By Riyaz ul Khaliq
ISTANBUL (AA) – US Secretary of State Antony Blinken on Monday said Washington had urged China to restore military-to-military communications.
“It is absolutely vital that we have these kinds of communications, military-to-military. That imperative was only underscored by recent incidents that we saw in the air and on the sea,” Blinken told a news conference in Beijing after two days of high-level diplomatic engagement with the Chinese side.
He was referring to recent encounters between Chinese and American air and naval forces in and over the South China Sea.
Beijing last month denied a request by Pentagon for a meeting between the countries’ defense chiefs in Singapore.
Gen.
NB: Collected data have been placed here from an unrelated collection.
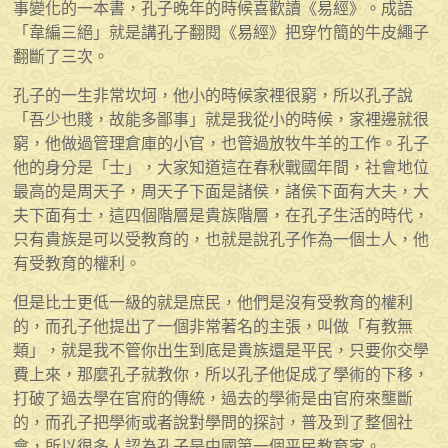
事變化的一本書，孔子晚年的時候喜歡讀《易經》。成語
「韋編三絕」就是講孔子翻閱《易經》把穿竹簡的牛皮繩子
翻斷了三次。
孔子的一生非常坎坷，他小的時候家裡很窮，所以孔子說
「吾少也賤，故能多鄙事」就是我從小的時候，家裡邊就很
窮，他做過管理倉庫的小官，也管過放牧牛羊的工作。孔子
他的身分是「士」，大家知道這在春秋戰國年間，社會地位
最高的是周天子，周天子下面是諸侯，諸侯下面有大夫，大
夫下面有士，這四個階層是貴族階層，在孔子生活的時代，
只有貴族是可以受教育的，也就是說孔子作為一個士人，他
有受教育的權利。
但是比士更低一級的就是庶民，他們是沒有受教育的權利
的，而孔子他提出了一個非常著名的主張，叫做「有教無
類」，就是我不管你出生到底是貴族還是平民，只要你交學
費上來，那麼孔子就教你，所以孔子他促成了學術的下移，
打破了過去學在官府的傳統，過去的學術是由官府來壟斷
的，而孔子把學術或者說對學問的探討，普及到了整個社
會，所以很多人認為孔子是中國第一個平民教育家。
Li Shangfu and US Defense Secretary Lloyd Austin attended the 20th Shangri-La Dialogue summit in Singapore but the duo did not hold a bilateral meeting as China rejected the request.
Blinken said he “repeatedly” raised the need for crisis communication and military-to-military channels during his two-day trip to Beijing, the first by any US secretary of state since 2018.
But he said Beijing had turned him down: “At this moment, China has not agreed to move forward with that.”
“That is an issue that we have to keep working on.
“It is very important that we restore those channels; if we agree that we have a responsibility to manage this relationship responsibly… surely, we can agree and see the need for making sure that the channels of communication that we both said are necessary to do that include military to military channels,” Blinken explained.
He added: “So this is something that we are going to keep working on.”
“There is no immediate progress but it is a continued priority for us,” he said.
On US relations with China, Blinken said: “The relationship was at a point of instability and both sides recognize the need to work to stabilize it.”
“And specifically, we believe it is important to establish better and open channels of communication to address miscalculation,” he added.
Blinken arrived in Beijing on Sunday and held more than seven hours of official and unofficial discussions with his Chinese counterpart Qin Gang.
Early Monday, Blinken met China's foreign affairs chief Wang Yi for nearly three hours before getting an audience with President Xi Jinping.
China, like the US, is a dignified, confident, and self-reliant nation, Xi told Blinken.
"The Chinese, like the Americans, are dignified, confident and self-reliant people. They both have the right to pursue a better life," Xi asserted.
He underlined that Beijing had "made its position clear, and the two sides have agreed to follow through the common understandings President (Joe) Biden and I had reached in Bali. The two sides also made progress and reached agreement on some specific issues."